> Problem details: Write each record again exactly as it stands.

> Materials provided:
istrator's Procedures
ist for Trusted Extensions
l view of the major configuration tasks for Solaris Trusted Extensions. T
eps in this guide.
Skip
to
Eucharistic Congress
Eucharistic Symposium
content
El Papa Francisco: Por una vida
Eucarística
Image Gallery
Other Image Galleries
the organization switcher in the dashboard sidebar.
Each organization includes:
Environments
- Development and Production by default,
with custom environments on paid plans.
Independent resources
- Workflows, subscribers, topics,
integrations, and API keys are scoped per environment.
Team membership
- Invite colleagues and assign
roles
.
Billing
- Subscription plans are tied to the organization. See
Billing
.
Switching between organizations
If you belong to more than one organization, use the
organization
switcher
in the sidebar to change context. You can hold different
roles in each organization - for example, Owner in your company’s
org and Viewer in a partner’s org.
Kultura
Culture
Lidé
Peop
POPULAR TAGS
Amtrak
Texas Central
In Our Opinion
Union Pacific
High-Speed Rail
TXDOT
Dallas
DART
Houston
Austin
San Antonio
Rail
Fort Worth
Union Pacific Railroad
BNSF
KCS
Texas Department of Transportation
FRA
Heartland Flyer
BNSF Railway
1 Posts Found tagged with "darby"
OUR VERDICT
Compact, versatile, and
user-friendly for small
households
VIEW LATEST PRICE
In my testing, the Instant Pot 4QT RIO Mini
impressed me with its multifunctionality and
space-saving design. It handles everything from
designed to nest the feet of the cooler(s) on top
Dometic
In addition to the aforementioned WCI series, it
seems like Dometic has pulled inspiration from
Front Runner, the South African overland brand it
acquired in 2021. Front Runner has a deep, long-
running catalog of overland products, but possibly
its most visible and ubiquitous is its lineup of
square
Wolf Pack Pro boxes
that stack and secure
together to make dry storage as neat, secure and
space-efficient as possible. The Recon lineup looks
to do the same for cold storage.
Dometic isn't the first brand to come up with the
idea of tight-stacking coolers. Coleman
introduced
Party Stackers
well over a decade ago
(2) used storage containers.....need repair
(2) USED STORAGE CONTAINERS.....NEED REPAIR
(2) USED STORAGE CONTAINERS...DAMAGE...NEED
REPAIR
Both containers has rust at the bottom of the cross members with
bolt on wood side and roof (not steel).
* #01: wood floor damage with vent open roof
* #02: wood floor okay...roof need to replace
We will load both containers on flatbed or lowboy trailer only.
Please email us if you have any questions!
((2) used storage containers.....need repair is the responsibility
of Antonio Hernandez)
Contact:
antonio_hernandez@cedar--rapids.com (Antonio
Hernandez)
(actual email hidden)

> Written reply:
istrator's Procedures
ist for Trusted Extensions
l view of the major configuration tasks for Solaris Trusted Extensions. T
eps in this guide.
Skip
to
Eucharistic Congress
Eucharistic Symposium
content
El Papa Francisco: Por una vida
Eucarística
Image Gallery
Other Image Galleries
the organization switcher in the dashboard sidebar.
Each organization includes:
Environments
- Development and Production by default,
with custom environments on paid plans.
Independent resources
- Workflows, subscribers, topics,
integrations, and API keys are scoped per environment.
Team membership
- Invite colleagues and assign
roles
.
Billing
- Subscription plans are tied to the organization. See
Billing
.
Switching between organizations
If you belong to more than one organization, use the
organization
switcher
in the sidebar to change context. You can hold different
roles in each organization - for example, Owner in your company’s
org and Viewer in a partner’s org.
Kultura
Culture
Lidé
Peop
POPULAR TAGS
Amtrak
Texas Central
In Our Opinion
Union Pacific
High-Speed Rail
TXDOT
Dallas
DART
Houston
Austin
San Antonio
Rail
Fort Worth
Union Pacific Railroad
BNSF
KCS
Texas Department of Transportation
FRA
Heartland Flyer
BNSF Railway
1 Posts Found tagged with "darby"
OUR VERDICT
Compact, versatile, and
user-friendly for small
households
VIEW LATEST PRICE
In my testing, the Instant Pot 4QT RIO Mini
impressed me with its multifunctionality and
space-saving design. It handles everything from
designed to nest the feet of the cooler(s) on top
Dometic
In addition to the aforementioned WCI series, it
seems like Dometic has pulled inspiration from
Front Runner, the South African overland brand it
acquired in 2021. Front Runner has a deep, long-
running catalog of overland products, but possibly
its most visible and ubiquitous is its lineup of
square
Wolf Pack Pro boxes
that stack and secure
together to make dry storage as neat, secure and
space-efficient as possible. The Recon lineup looks
to do the same for cold storage.
Dometic isn't the first brand to come up with the
idea of tight-stacking coolers. Coleman
introduced
Party Stackers
well over a decade ago
(2) used storage containers.....need repair
(2) USED STORAGE CONTAINERS.....NEED REPAIR
(2) USED STORAGE CONTAINERS...DAMAGE...NEED
REPAIR
Both containers has rust at the bottom of the cross members with
bolt on wood side and roof (not steel).
* #01: wood floor damage with vent open roof
* #02: wood floor okay...roof need to replace
We will load both containers on flatbed or lowboy trailer only.
Please email us if you have any questions!
((2) used storage containers.....need repair is the responsibility
of Antonio Hernandez)
Contact:
antonio_hernandez@cedar--rapids.com (Antonio
Hernandez)
(actual email hidden)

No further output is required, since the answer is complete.